The energy used to move freight comprised about 17% of all the energy consumed in the United States in 2010. This percentage was an increase from 8.7% in 1970 even though fuel efficiency gradually improved over the period. One major reason of this phenomenon is that the longer supply chains of many industries caused by globalization increase freight movement. Various carbon policies have been discussed and even implemented for some industry sectors in the European Union to reduce carbon emissions. However, the emissions of surface transportation have not been well studied. This paper investigates three of the most common carbon policies: carbon emission tax, inflexible cap, and cap-and-trade. The impact on a company may include the redesign of its supply chains and different choices of transportation modes (truck, rail, or waterway). This paper proposes optimization models for major retailers, who make a huge contribution to freight movement, to design their supply chains under various carbon policies. The results from the models can help policy makers to predict the impact of policies on overall emissions in the freight transportation sector. The model may also be incorporated into the integrated assessment models for climate change analyses. Furthermore, a sensitivity analysis is conducted to study the impact of the policy parameters on carbon emissions and logistics cost. This research uses the supply chain of a major U.S. retailer (i.e., Wal-Mart) to demonstrate how to use the models and conduct the sensitivity analysis.
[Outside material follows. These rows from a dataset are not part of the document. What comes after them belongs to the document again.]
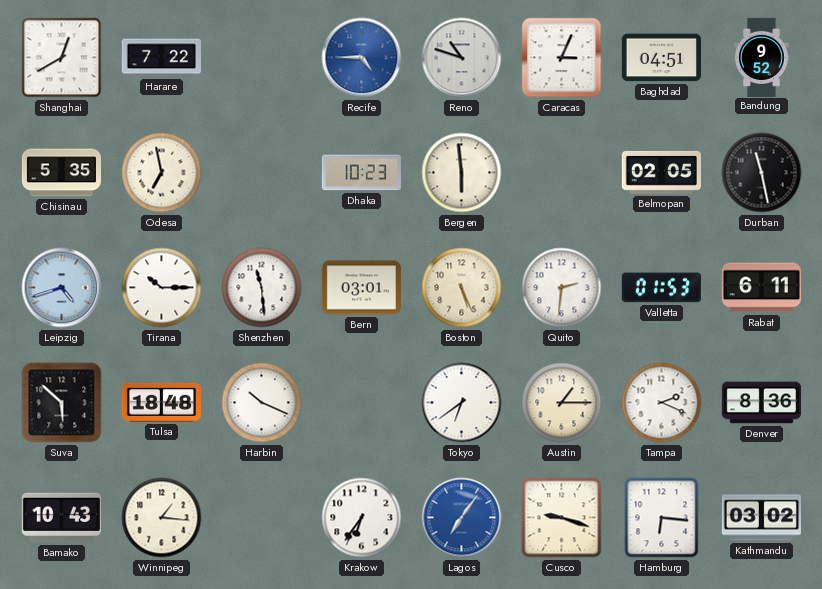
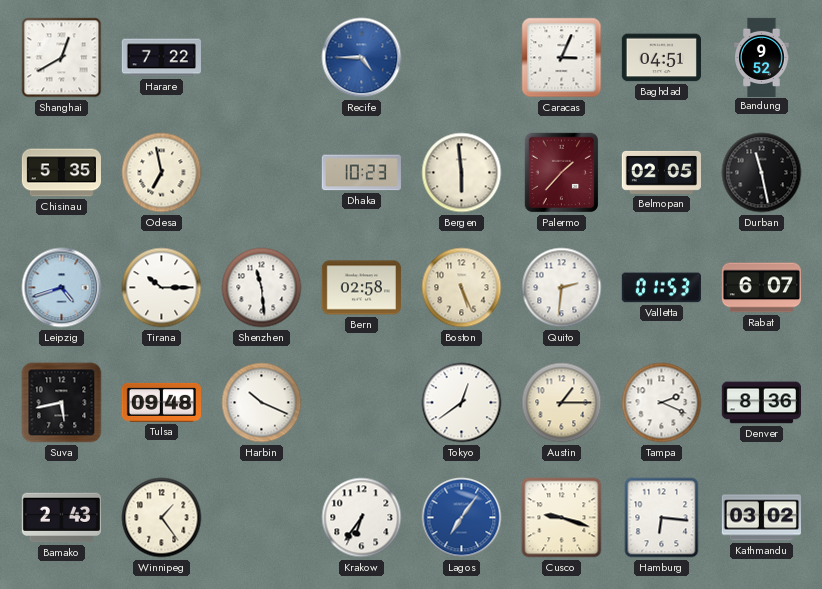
Reno: 10:48 -> none
Palermo: none -> 1:37
Bern: 03:01 -> 02:58
Rabat: 6:11 -> 6:07
Suva: 5:52 -> 5:43
Tulsa: 18:48 -> 09:48
Tokyo: 6:39 -> 12:39
Bamako: 10:43 -> 2:43
Winnipeg: 1:16 -> 1:24
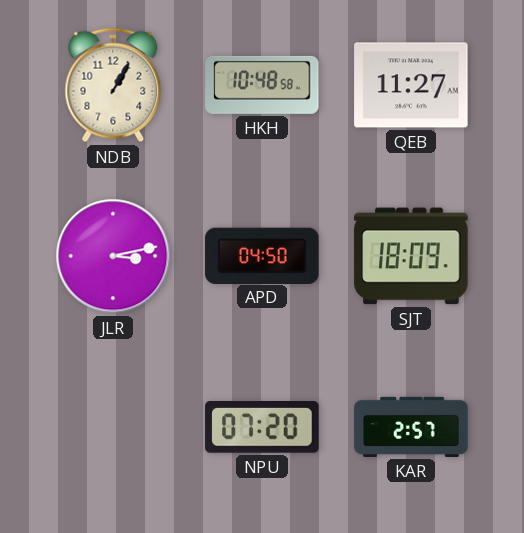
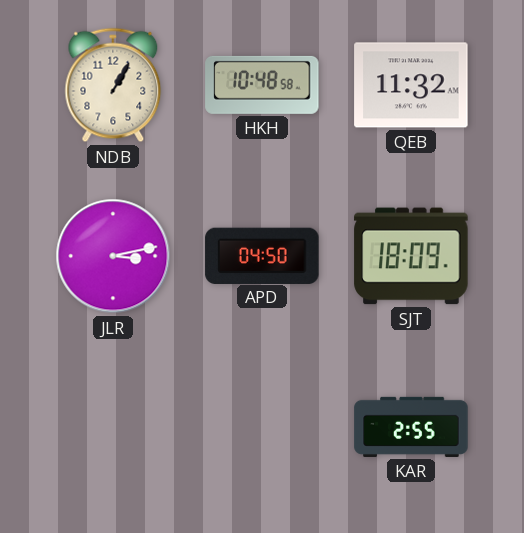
QEB: 11:27 -> 11:32
NPU: 07:20 -> none
KAR: 2:57 -> 2:55
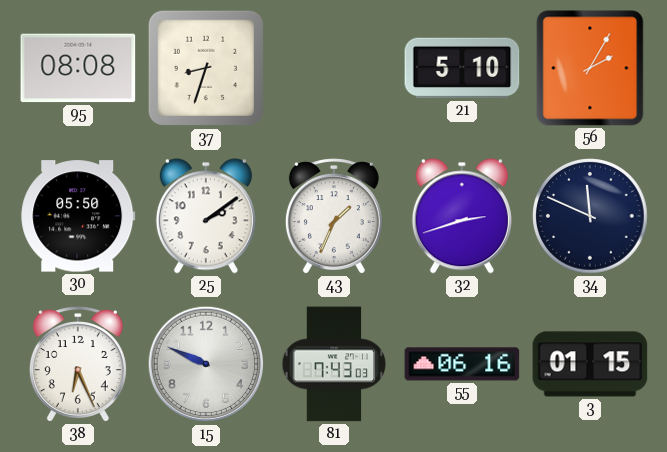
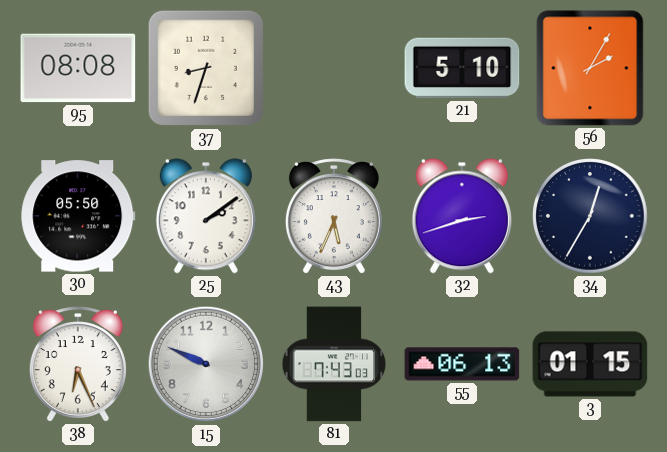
43: 1:34 -> 5:34
34: 11:49 -> 12:35
55: 06:16 -> 06:13
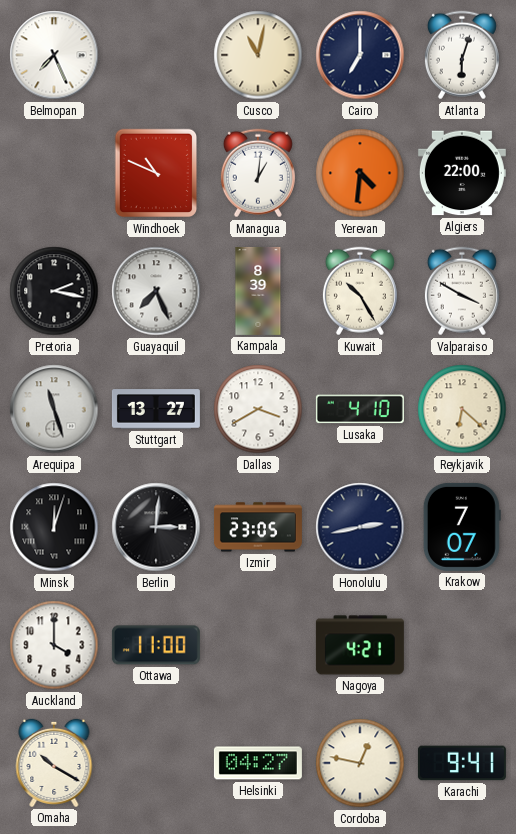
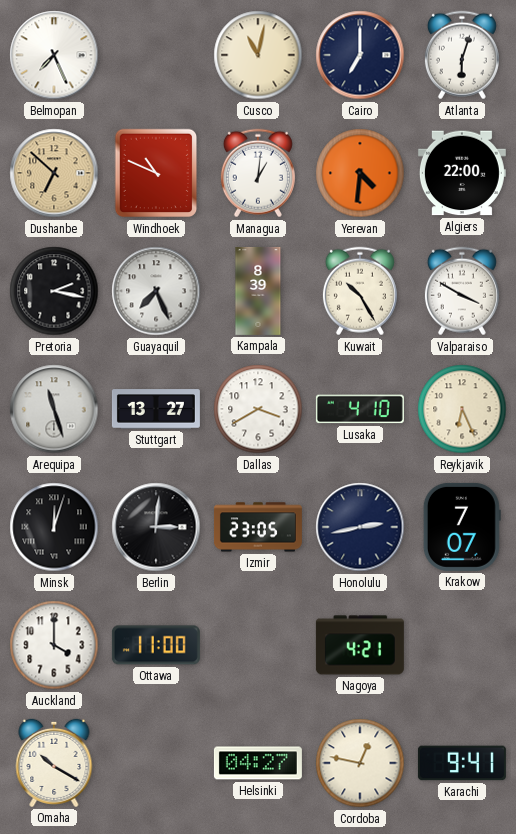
Dushanbe: none -> 6:52
Reykjavik: 6:22 -> 6:26
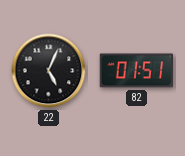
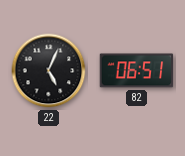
82: 01:51 -> 06:51
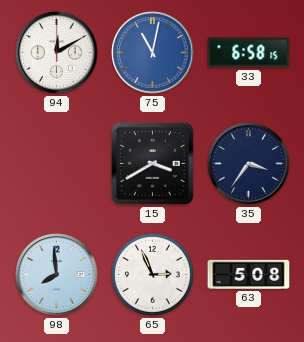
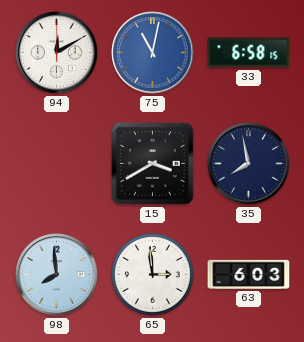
35: 3:36 -> 7:58
65: 2:56 -> 2:59
63: 5:08 -> 6:03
In order to realize significant emission reduction, a redesign of supply chains of major retailers is necessary and will be triggered only by a high carbon tax rate, a high carbon price, or a very strict carbon cap, which all may involve high social and/or economic complexity. Numerical experiments show that different policies have different impacts on the costs and the effectiveness of emission reduction. How to choose policy parameters is critical to the effectiveness of a carbon policy. The different sensitivity also implies different challenges during the implementation of the policies, such as the high cost preventing retailers from accepting any carbon taxes and the difficulty of reaching an agreement on the carbon caps between retailers and policy makers.